◆ TASK TO CARRY OUT ◆
Filter the listing below, keeping only the lines with the word "نامه".

====

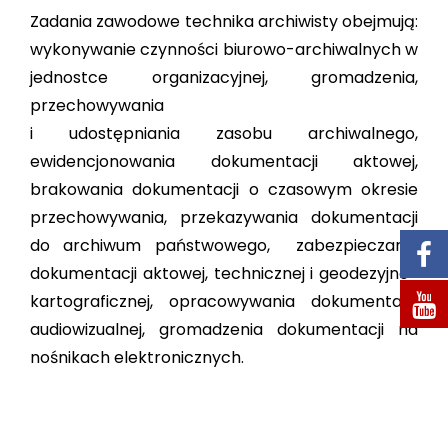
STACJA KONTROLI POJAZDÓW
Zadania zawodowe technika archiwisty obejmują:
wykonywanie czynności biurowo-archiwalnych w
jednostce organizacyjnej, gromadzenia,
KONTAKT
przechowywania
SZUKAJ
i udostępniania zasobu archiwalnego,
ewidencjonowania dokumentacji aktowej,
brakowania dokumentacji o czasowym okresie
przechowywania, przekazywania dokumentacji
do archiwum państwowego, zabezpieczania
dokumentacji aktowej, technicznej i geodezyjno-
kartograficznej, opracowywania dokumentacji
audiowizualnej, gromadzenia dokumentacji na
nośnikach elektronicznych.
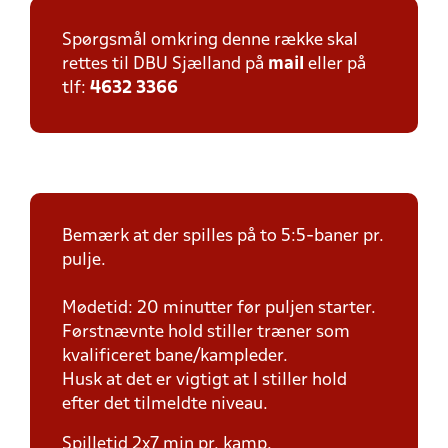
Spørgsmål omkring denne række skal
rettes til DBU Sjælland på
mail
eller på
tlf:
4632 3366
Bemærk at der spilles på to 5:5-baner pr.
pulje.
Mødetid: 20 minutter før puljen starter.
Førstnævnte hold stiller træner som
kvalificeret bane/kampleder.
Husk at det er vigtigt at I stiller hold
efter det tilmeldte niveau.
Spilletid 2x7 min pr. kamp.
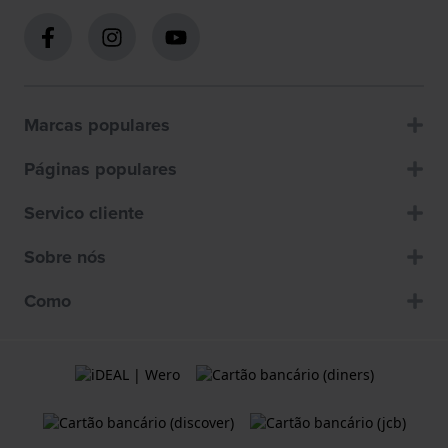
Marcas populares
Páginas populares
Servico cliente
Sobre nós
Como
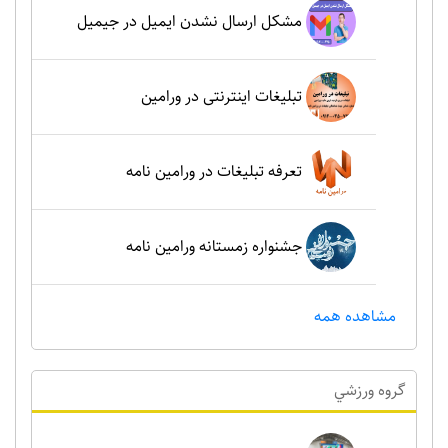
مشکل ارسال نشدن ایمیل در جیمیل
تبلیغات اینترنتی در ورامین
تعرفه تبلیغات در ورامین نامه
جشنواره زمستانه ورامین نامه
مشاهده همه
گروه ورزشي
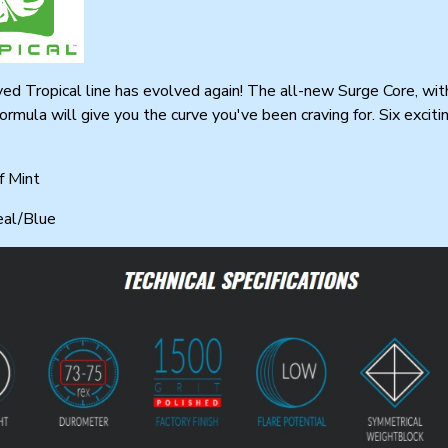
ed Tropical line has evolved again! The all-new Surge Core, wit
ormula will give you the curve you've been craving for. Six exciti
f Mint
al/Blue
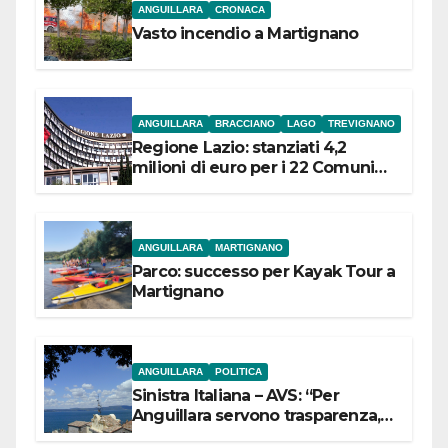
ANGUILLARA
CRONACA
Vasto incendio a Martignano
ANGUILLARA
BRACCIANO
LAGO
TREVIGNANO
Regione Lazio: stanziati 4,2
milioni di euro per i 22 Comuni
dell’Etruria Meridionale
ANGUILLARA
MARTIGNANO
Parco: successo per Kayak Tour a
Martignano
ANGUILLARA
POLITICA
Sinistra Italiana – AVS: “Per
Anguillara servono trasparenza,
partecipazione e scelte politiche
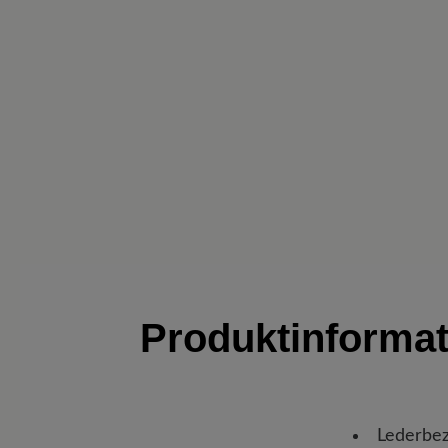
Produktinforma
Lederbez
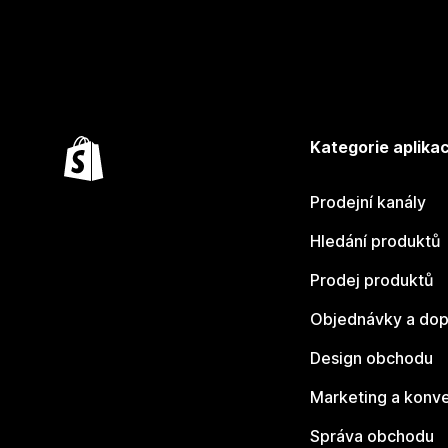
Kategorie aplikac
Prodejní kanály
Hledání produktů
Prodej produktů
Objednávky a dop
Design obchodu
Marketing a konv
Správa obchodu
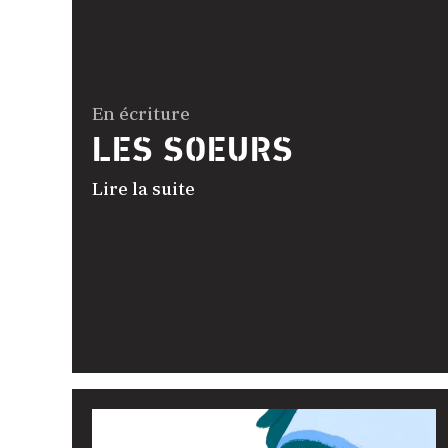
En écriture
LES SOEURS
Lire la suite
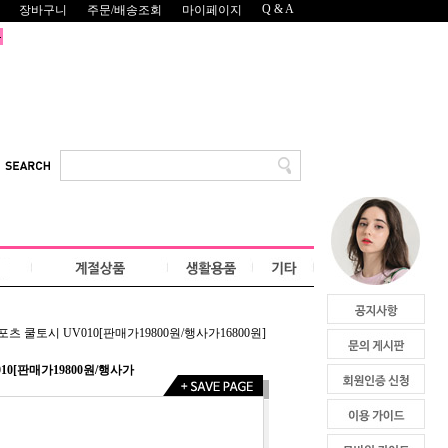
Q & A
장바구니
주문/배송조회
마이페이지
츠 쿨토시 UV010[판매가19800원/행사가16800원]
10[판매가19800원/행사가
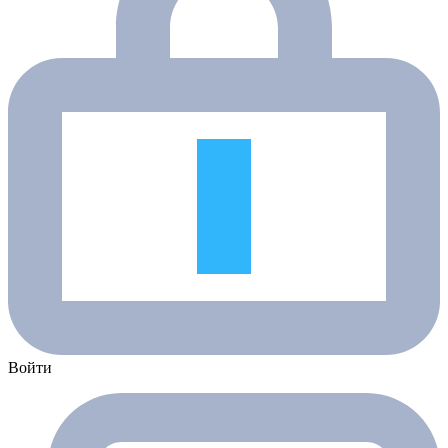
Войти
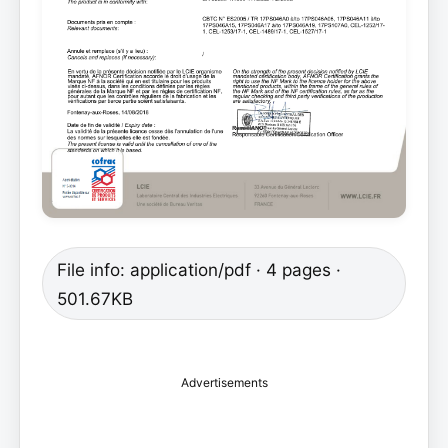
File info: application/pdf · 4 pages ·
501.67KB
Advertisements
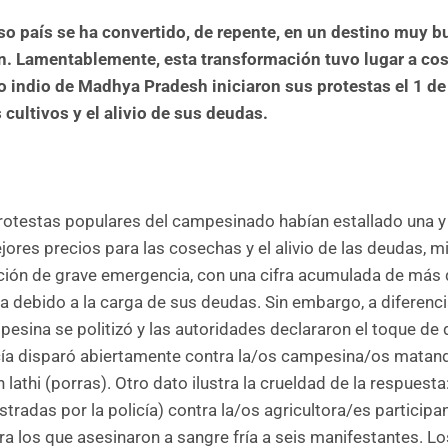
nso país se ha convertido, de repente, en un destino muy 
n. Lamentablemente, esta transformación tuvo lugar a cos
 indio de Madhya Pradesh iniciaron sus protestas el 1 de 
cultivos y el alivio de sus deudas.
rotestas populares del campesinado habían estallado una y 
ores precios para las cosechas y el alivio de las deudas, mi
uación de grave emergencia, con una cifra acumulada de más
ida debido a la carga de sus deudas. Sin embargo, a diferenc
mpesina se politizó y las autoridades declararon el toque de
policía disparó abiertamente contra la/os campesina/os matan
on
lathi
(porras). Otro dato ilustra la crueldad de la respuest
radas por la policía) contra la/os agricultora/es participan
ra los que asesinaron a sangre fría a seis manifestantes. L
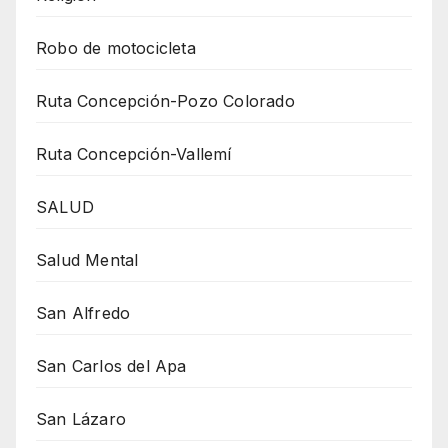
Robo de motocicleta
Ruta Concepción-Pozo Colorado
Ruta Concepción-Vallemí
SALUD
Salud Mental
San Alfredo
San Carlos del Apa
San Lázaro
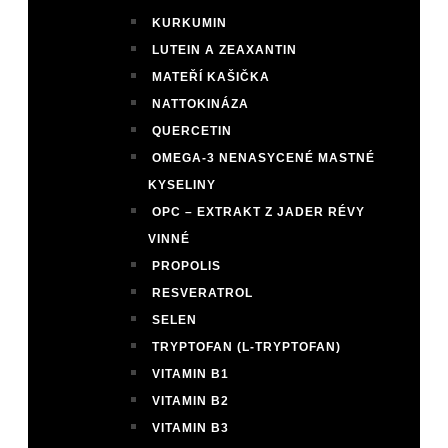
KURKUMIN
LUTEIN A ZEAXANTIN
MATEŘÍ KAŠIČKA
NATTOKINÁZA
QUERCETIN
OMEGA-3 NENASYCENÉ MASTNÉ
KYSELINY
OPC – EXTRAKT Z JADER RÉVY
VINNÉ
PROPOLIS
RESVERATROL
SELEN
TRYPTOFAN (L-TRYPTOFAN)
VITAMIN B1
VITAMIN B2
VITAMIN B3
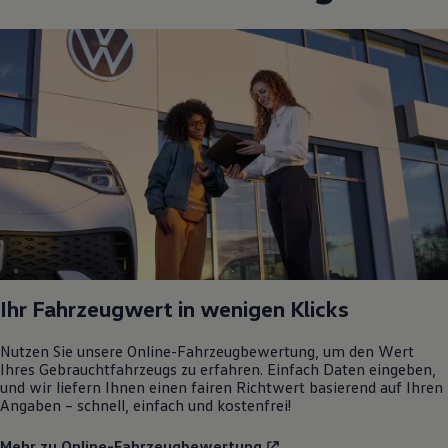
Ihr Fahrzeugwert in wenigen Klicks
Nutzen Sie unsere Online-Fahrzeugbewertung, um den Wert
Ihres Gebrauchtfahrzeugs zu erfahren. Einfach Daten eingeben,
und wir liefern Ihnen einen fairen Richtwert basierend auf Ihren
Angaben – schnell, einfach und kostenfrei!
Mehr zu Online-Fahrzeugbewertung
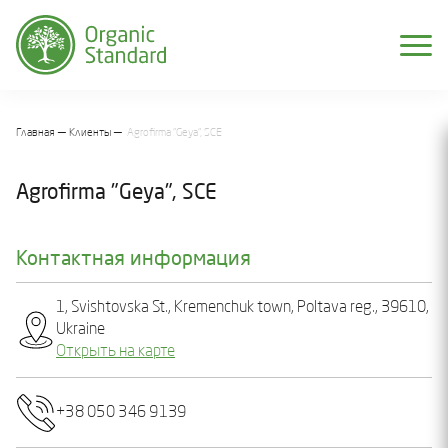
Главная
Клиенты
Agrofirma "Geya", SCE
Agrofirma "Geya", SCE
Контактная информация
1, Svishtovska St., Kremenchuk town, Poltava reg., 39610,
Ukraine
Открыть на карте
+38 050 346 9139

====

◆ ANSWER SECTION ◆
تعرفه تبلیغات در ورامین نامه
جشنواره زمستانه ورامین نامه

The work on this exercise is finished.